*Aim of the task*: Once you find the line with "Nous nous appuyons sur notre communauté" in the entries below, return exactly every line from it through the line with "NOS RÉSEAUX".

++++ Record excerpts ++++

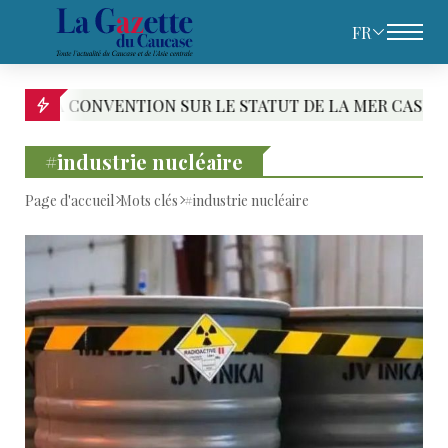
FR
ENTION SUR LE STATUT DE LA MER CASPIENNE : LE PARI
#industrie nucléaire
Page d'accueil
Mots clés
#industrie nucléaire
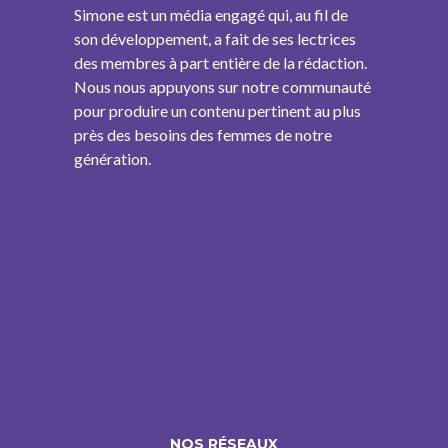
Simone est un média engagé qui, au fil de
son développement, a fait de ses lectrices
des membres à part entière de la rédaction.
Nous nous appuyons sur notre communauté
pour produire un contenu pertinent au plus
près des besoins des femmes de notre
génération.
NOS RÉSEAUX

++++
++++ Record excerpts ++++

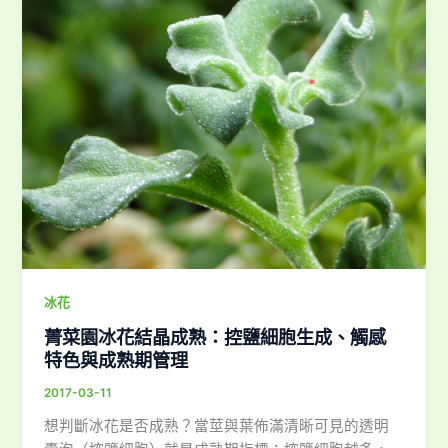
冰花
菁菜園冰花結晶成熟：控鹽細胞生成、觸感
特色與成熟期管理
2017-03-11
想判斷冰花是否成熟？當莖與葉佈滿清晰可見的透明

++++

*Answer space*:
Nous nous appuyons sur notre communauté
pour produire un contenu pertinent au plus
près des besoins des femmes de notre
génération.
NOS RÉSEAUX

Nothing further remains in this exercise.